Now, our church is about to embark on an even bigger expansion than the one laid out in the blueprints that got mothballed a year ago. We recently found out that a loan has been approved for us to purchase a retail center that abuts the church parking lot. Perfectly located for us to grow without "moving", the largest space in the center is a empty grocery store. We will begin renovations there. I have walked inside this empty store and the amount of room is astonishing! I can't wait to see what we will do with this opportunity.

I am also anxious to see and hear what God will call us to do with this opportunity. In reading books like The Jesus of Suburbia, and Fresh Wind, Fresh Fire, I have been made keenly aware of how easy it is for today's churches to focus inward on their own members and those members' desires and biases. What I hope to see is vibrant outreach in our community, where we can have true impact on those all around us that are not believers, that are not churched, that are in need.

What will God do with our church? What part will my family and I have in this growth? I guess we all just need to pray and listen!

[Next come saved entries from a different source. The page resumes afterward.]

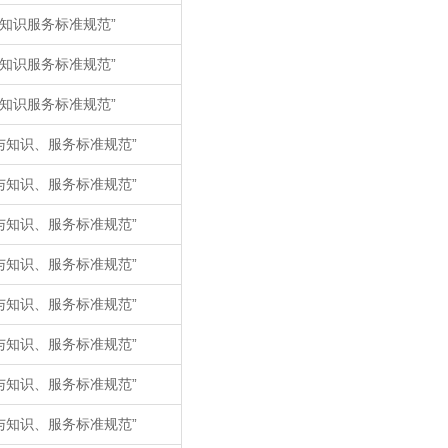
知识服务标准规范”
知识服务标准规范”
知识服务标准规范”
与知识、服务标准规范”
与知识、服务标准规范”
与知识、服务标准规范”
与知识、服务标准规范”
与知识、服务标准规范”
与知识、服务标准规范”
与知识、服务标准规范”
与知识、服务标准规范”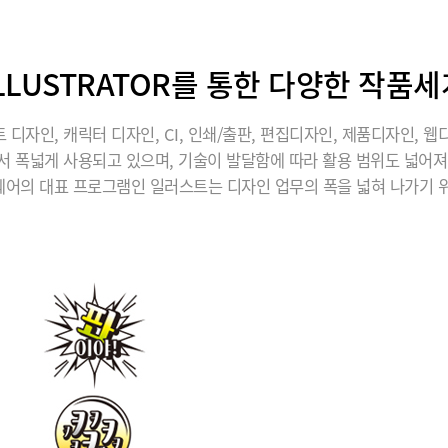
ILLUSTRATOR를 통한 다양한 작품세
 디자인, 캐릭터 디자인, CI, 인쇄/출판, 편집디자인, 제품디자인, 웹
서 폭넓게 사용되고 있으며, 기술이 발달함에 따라 활용 범위도 넓어져
어의 대표 프로그램인 일러스트는 디자인 업무의 폭을 넓혀 나가기 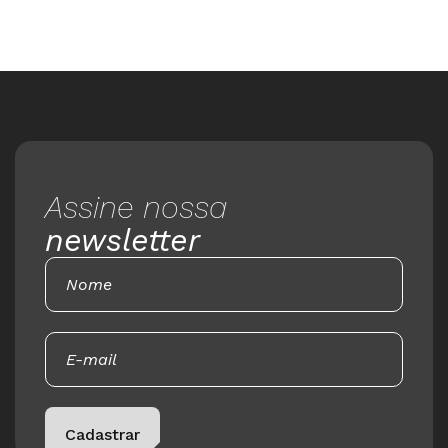
Assine nossa
newsletter
Please leave this field empty.
Cadastrar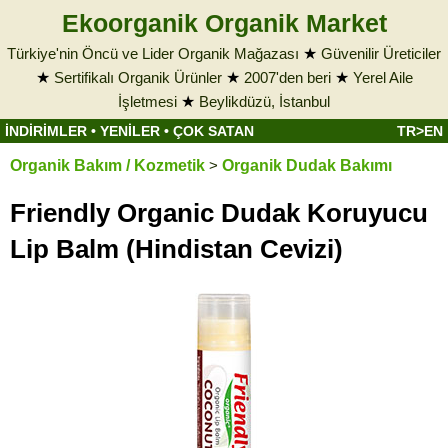
Ekoorganik Organik Market
Türkiye'nin Öncü ve Lider Organik Mağazası
★
Güvenilir Üreticiler
★
Sertifikalı Organik Ürünler
★
2007'den beri
★
Yerel Aile
İşletmesi
★
Beylikdüzü, İstanbul
İNDİRİMLER
•
YENİLER
•
ÇOK SATAN
TR>EN
Organik Bakım / Kozmetik
>
Organik Dudak Bakımı
Friendly Organic Dudak Koruyucu
Lip Balm (Hindistan Cevizi)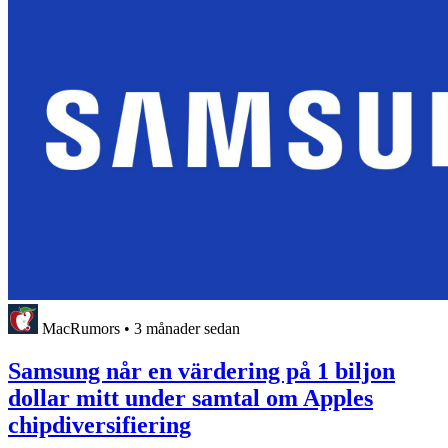
MacRumors
•
3 månader sedan
Samsung når en värdering på 1 biljon
dollar mitt under samtal om Apples
chipdiversifiering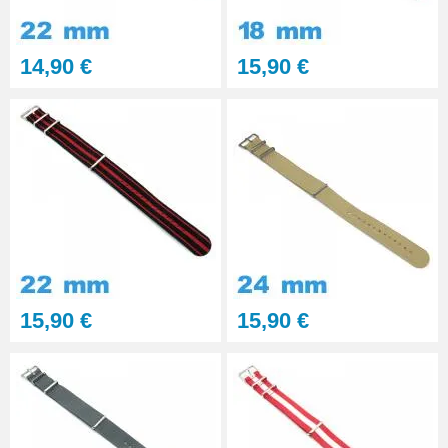
professionnel BERGEON
28,90 €
14,90 €
15,90 €
Pointeau de Pose Tête
Interchangeable
9,90 €
Kit Réparation Montre
Multifonction
23,90 €
15,90 €
15,90 €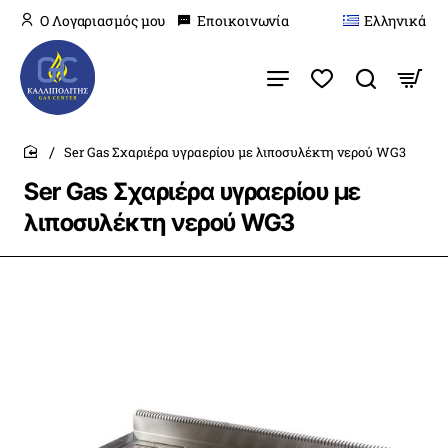
O Λογαριασμός μου
Εποικοινωνία
Ελληνικά
Ser Gas Σχαριέρα υγραερίου με λιποσυλέκτη νερού WG3
home
Ser Gas Σχαριέρα υγραερίου με
λιποσυλέκτη νερού WG3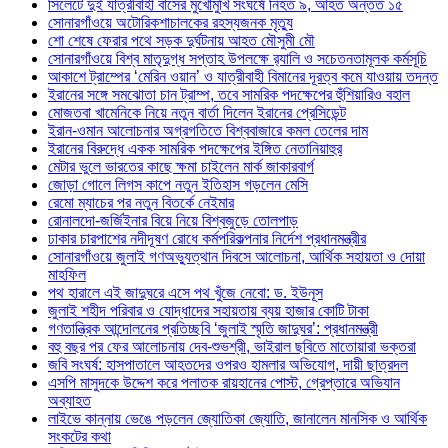
সিলেটে দুই যাত্রীবাহী বাসের মুখোমুখি সংঘর্ষে নিহত ৯, আহত অন্তত ১৫
সোনারগাঁওয়ে অটোরিকশাচালকের রহস্যজনক মৃত্যু
শো শেষে ফেরার পথে সড়ক দুর্ঘটনায় আহত মৌসুমী মৌ
সোনারগাঁওয়ে বিশ্ব মাতৃদুগ্ধ সপ্তাহ উপলক্ষে র‍্যালি ও সচেতনতামূলক কর্মসূচি
আকাশে ট্রাম্পের ‘মেরিন ওয়ান’ ও যাত্রীবাহী বিমানের দূরত্ব কমে যাওয়ায় তদন্ত
ইরানের সঙ্গে সমঝোতা চান ট্রাম্প, তবে সামরিক পদক্ষেপের হুঁশিয়ারিও বহাল
মোজতবা খামেনিকে নিয়ে নতুন বার্তা দিলেন ইরানের প্রেসিডেন্ট
ইরান-ওমান আলোচনার অগ্রগতিতে বিশ্ববাজারে কমল তেলের দাম
ইরানের বিরুদ্ধে একক সামরিক পদক্ষেপের ইঙ্গিত নেতানিয়াহুর
মেটার ভুলে ভারতের কাছে ক্ষমা চাইলেন মার্ক জাকারবার্গ
জোড়া গোলে লিগস কাপে নতুন ইতিহাস গড়লেন মেসি
রেমো ম্যাচের পর নতুন বিতর্কে নেইমার
রোনালদো-জর্জিইনার বিয়ে নিয়ে বিশ্বজুড়ে তোলপাড়
ঢাকার চারপাশের নদীদূষণ রোধে কর্মপরিকল্পনার নির্দেশ প্রধানমন্ত্রীর
সোনারগাঁওয়ে জুলাই গণঅভ্যুত্থান দিবসে আলোচনা, আর্থিক সহায়তা ও দোয়া
মাহফিল
পথ হারালে এই জাদুঘরে এসে পথ খুঁজে নেবো: ড. ইউনূস
জুলাই শহীদ পরিবার ও যোদ্ধাদের সহায়তায় ব্যয় হাজার কোটি টাকা
গণতান্ত্রিক আন্দোলনের প্রতিচ্ছবি ‘জুলাই স্মৃতি জাদুঘর’: প্রধানমন্ত্রী
বহু বছর পর ফের আলোচনায় দেব-শুভশ্রী, ভাইরাল ছবিতে মাতোয়ারা ভক্তরা
জবি সংঘর্ষ: হাসপাতালে আহতদের ওপরও হামলার অভিযোগ, দায়ী ছাত্রদল
এসপি মাসুদকে উদ্দেশ করে পলাতক রায়হানের পোস্ট, গ্রেপ্তারে অভিযান
অব্যাহত
লাইভে কান্নায় ভেঙে পড়লেন জ্যোতিকা জ্যোতি, জানালেন মানসিক ও আর্থিক
সংকটের কথা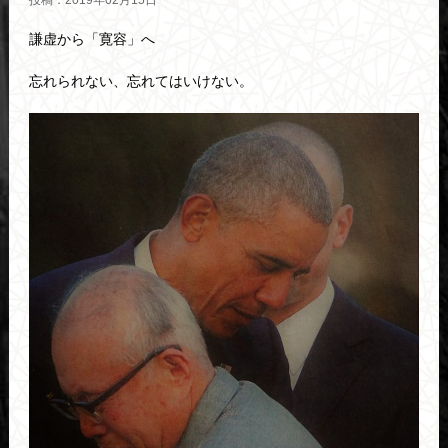
投稿：2019年02月15日
謙虚から「寛容」へ
忘れられない、忘れてはいけない。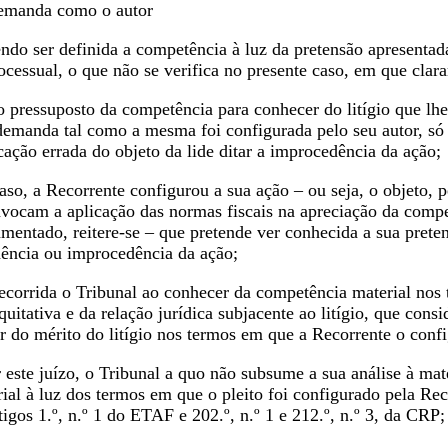
demanda como o autor
ndo ser definida a competência à luz da pretensão apresentad
cessual, o que não se verifica no presente caso, em que clara
o pressuposto da competência para conhecer do litígio que lhe
emanda tal como a mesma foi configurada pelo seu autor, só e
cação errada do objeto da lide ditar a improcedência da ação;
so, a Recorrente configurou a sua ação – ou seja, o objeto, 
nvocam a aplicação das normas fiscais na apreciação da comp
mentado, reitere-se – que pretende ver conhecida a sua preten
dência ou improcedência da ação;
ecorrida o Tribunal ao conhecer da competência material nos
itativa e da relação jurídica subjacente ao litígio, que consi
r do mérito do litígio nos termos em que a Recorrente o conf
 este juízo, o Tribunal a quo não subsume a sua análise à mat
al à luz dos termos em que o pleito foi configurado pela Recor
igos 1.º, n.º 1 do ETAF e 202.º, n.º 1 e 212.º, n.º 3, da CRP;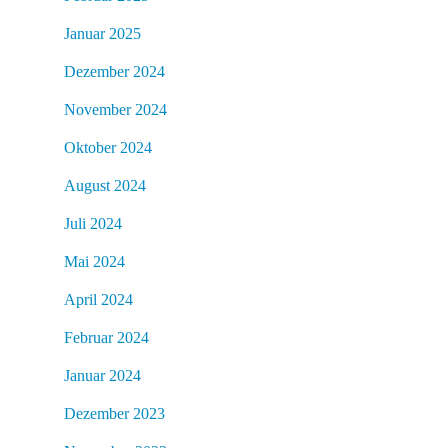
Januar 2025
Dezember 2024
November 2024
Oktober 2024
August 2024
Juli 2024
Mai 2024
April 2024
Februar 2024
Januar 2024
Dezember 2023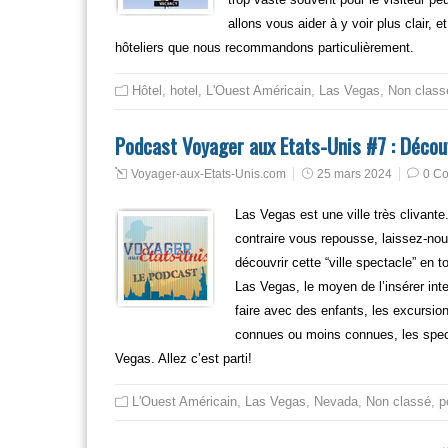
allons vous aider à y voir plus clair, e
hôteliers que nous recommandons particulièrement.
Hôtel
,
hotel
,
L'Ouest Américain
,
Las Vegas
,
Non class
Podcast Voyager aux Etats-Unis #7 : Décou
Voyager-aux-Etats-Unis.com
25 mars 2024
0 C
Las Vegas est une ville très clivante
contraire vous repousse, laissez-no
découvrir cette “ville spectacle” en 
Las Vegas, le moyen de l’insérer inte
faire avec des enfants, les excursion
connues ou moins connues, les spect
Vegas. Allez c’est parti!
L'Ouest Américain
,
Las Vegas
,
Nevada
,
Non classé
,
p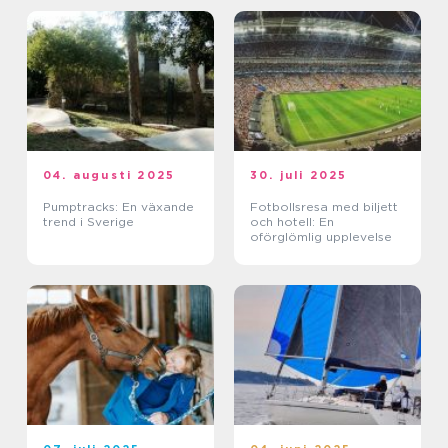
04. augusti 2025
30. juli 2025
Pumptracks: En växande
Fotbollsresa med biljett
trend i Sverige
och hotell: En
oförglömlig upplevelse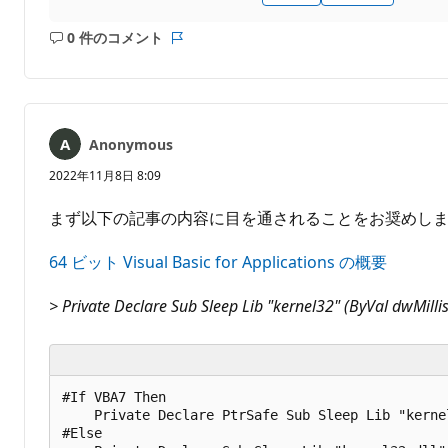
0 件のコメント
コ
レ
メ
ポ
ン
ー
ト
ト
は
Anonymous
あ
り
2022年11月8日 8:09
ま
せ
まず以下の記事の内容に目を通されることをお奨めし
ん
64 ビット Visual Basic for Applications の概要
> Private Declare Sub Sleep Lib "kernel32" (ByVal dwMill
#If VBA7 Then

    Private Declare PtrSafe Sub Sleep Lib "kerne
#Else
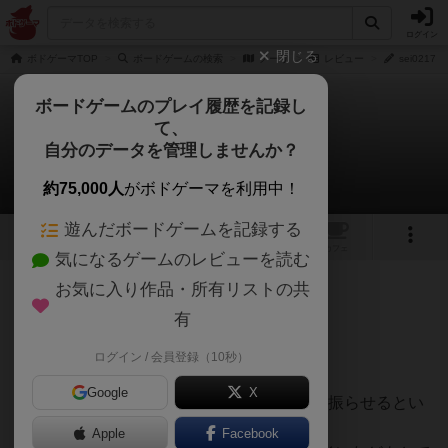
ログイン
閉じる
ボドゲーマTOP
ボードゲームの検索
ノーリ
レビュー
sei021
ボードゲームのプレイ履歴を記録し
て、
ノーリ
自分のデータを管理しませんか？
sei0217さんのレビュー
約75,000人
がボドゲーマを利用中！
遊んだボードゲームを記録する
6
1
トップ
画像
動画
レビュー
カフェ
気になるゲームのレビューを読む
お気に入り作品・所有リストの共
130名
0名
0
2年弱前
有
ログイン / 会員登録（10秒）
一言でいうと残念な作品。
Google
X
レガッタ競争をダイス4個の目を揃えるまで振らせるとい
う案はとても好き。
Apple
Facebook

I find this so difficult to do, so please join me!

Friday, March 05, 2010

My D.J.

This morning as I drove into work, I put my iPod on and got a few nice songs strung together by some divine D.J.:

Hallelujah-Leonard Cohen
Peace on Earth-Todd Agnew
Breath of Heaven (Mary's Song)-Jessica Simpson

I thought it was just what I needed this morning and found it amazing that the iPod, on shuffle, strung these together without a single one of the many pop and hip hop songs intermingled.

The song that speaks to me today is the David Crowder song:
When darkness falls on us
We will not fear
We will remember
When all seems lost
When we're thrown and we're tossed
We'll remember the cost
We're resting in the shadow of the cross.

When we are in the shadows of dark days, we are always in the shadow of His cross: protected, loved, and saved by His amazing grace.

Tuesday, March 02, 2010

Case in point

I finished Cure for the Common Life and started a new book during my lunch time getaways. Before I tell you about the new book, let me just say that having cleansed my palatte of the last book for about a week, I'm going to return to what I originally said about Christian "self-help" books like that one.

Not my cup of tea.

Here's the problem: for the duration of the time that I was reading that book, I was focused on ME, not God. I need to turn my gaze up, not in, folks. You can see from my blog posts during the time that I was reading the book that I wasn't thinking about anything but me. (And, I deleted one post about 10 hours after putting it up...even in the heat of it, I knew that one was too self-indulgent!)

Moving on...

I'm now reading Fresh Wind, Fresh Fire by Jim Cymbala. Cymbala is the pastor of the Brooklyn Tabernacle, which I was familar because of its amazing choir (which is led by his wife). I'll write more on this book later, but I wanted to go ahead and share what it was that I was reading.

And, while on that subject, I'll also mention that I'm reading Bread and Wine each night. This is a Lenten/Easter devotional book just like the one I read at my pastor's suggestion during Advent (Watch for the Light).